Institutional Barriers Still Stand in the Way to Equity
On July 28, 2022, the World Health Organization (WHO) released new guidelines on the use of long-acting, injectable cabotegravir (branded as Apretude) as pre-exposure prophylaxis (PrEP), just ahead of the 24th International AIDS Conference (AIDS2022) in Montreal. On the same day, ViiV Healthcare announced a voluntary licensing agreement with Medicines Patent Pool in an effort to extend access to the medication to middle- and low-income countries, particularly sub-Saharan African countries.
These are very exciting developments as the innovative products (Cabenuva for the treatment of HIV and Apretude for the prevention of HIV) represented the most recent of biomedical interventions around HIV with the potential for dramatic changes for the better. Expanding options, allowing for patients to choose between a daily tablet or once-every-two-months provider administered injection, gives patients the choice to pick between highly effective regimens to suit their comfort and lifestyles. While that may sound like a sales pitch for a phone, it’s not – it’s the effort to make life-saving medications appealing and easy. Frankly, they should be.
But in the long fight to make these medications available, we should be reminded that “available” and “accessible” are two, very different things. The difference is big – so big – that it can be measured in the 4,000 new diagnoses a day and 650,000 AIDS-related illness deaths in 2021.
That gulf, the pit in your stomach reading that data, the silence at the end of the hope and joy you had reading those first two paragraphs – that’s the space between “available” and “accessible”.
In order to fully appreciate the extraordinary efforts to improve living with and life for people living with HIV, we must also fully appreciate the barriers to care patients face every day. From housing to transportation to stigma to food – clean water and food – patients have consistently been blamed by policymakers, both foreign and domestic, for failing a moment in which patients aren’t the ones with institutional power to change the circumstances of their journey to care.
A large portion of AIDS2022 is dedicated to highlighting these disparities, the specific policy mechanisms countries should consider implement* in order to create a more equitable world for all and to ultimately End the HIV Pandemic. From discussing discordances in criminal laws and public health best practices (sex work, harm reduction) to practical investments in education and health care systems to very direct conversations on how political opportunism finds readiness in villainizing people and communities highly affected by HIV, the International AIDS Conference is a dedication in love, spanning thousands of years of lived experiences and expertise. The lessons learned from the collaborative and sometimes confrontational efforts highlighted at this event are lessons we ultimately should also appreciate here, in the United States.
At home, though, the disconnect between federal authorization of innovative medical products and state-based policies to ensure access is the representation of that engulfing silence from earlier. Patients, especially low-income patients, are still struggling to realize the benefits and flexibilities of the biomedical innovations. Medicaid programs were slow to appreciate the need to cover Cabenuva and Apretude (some still don’t). A national coverage determination has not yet been made to ensure Medicare patients have access. And even if every last corner of these public payers covered these medications, private payers still maintain the power over a patient’s choice by simply refusing to pay for them – instead forcing patients to suck up whatever the payer determines is acceptable.
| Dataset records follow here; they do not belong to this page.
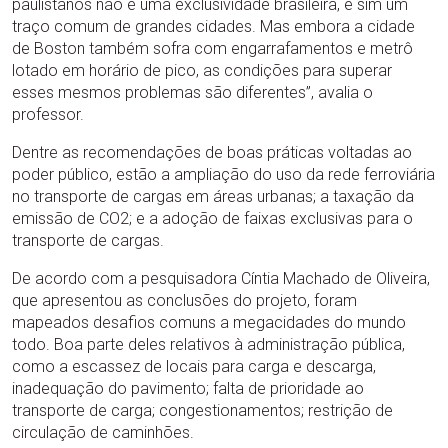
paulistanos não é uma exclusividade brasileira, e sim um
traço comum de grandes cidades. Mas embora a cidade
de Boston também sofra com engarrafamentos e metrô
lotado em horário de pico, as condições para superar
esses mesmos problemas são diferentes”, avalia o
professor.
Dentre as recomendações de boas práticas voltadas ao
poder público, estão a ampliação do uso da rede ferroviária
no transporte de cargas em áreas urbanas; a taxação da
emissão de CO2; e a adoção de faixas exclusivas para o
transporte de cargas.
De acordo com a pesquisadora Cíntia Machado de Oliveira,
que apresentou as conclusões do projeto, foram
mapeados desafios comuns a megacidades do mundo
todo. Boa parte deles relativos à administração pública,
como a escassez de locais para carga e descarga,
inadequação do pavimento; falta de prioridade ao
transporte de carga; congestionamentos; restrição de
circulação de caminhões.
Of all the systemic and institutional barriers to care patients face domestically, payers remain some of the least regulated, least accountable, and most profitable – of the top 12 most profitable companies in the US, 3 are or own pharmacy benefit managers. Food, housing, transportation all take many, many layers of work to dig into. But changing what patients pay at the pharmacy counter, relieving that stress and making patients less fearful of having to choose between those necessities and their medications? That takes one layer, one set of actors, to be held accountable to everyone who pays them to stay in business – including and especially the United States government. Advocates would do well, as federal legislators prepare to go elbow deep in “drug pricing” legislation, to readily ask “lower prices for whom?” The difference in the answers can be measured as the difference between “available” and “accessible.”
*The strikethrough and italics is the author’s commentary on language used by politicized entities to urge necessary policy changes.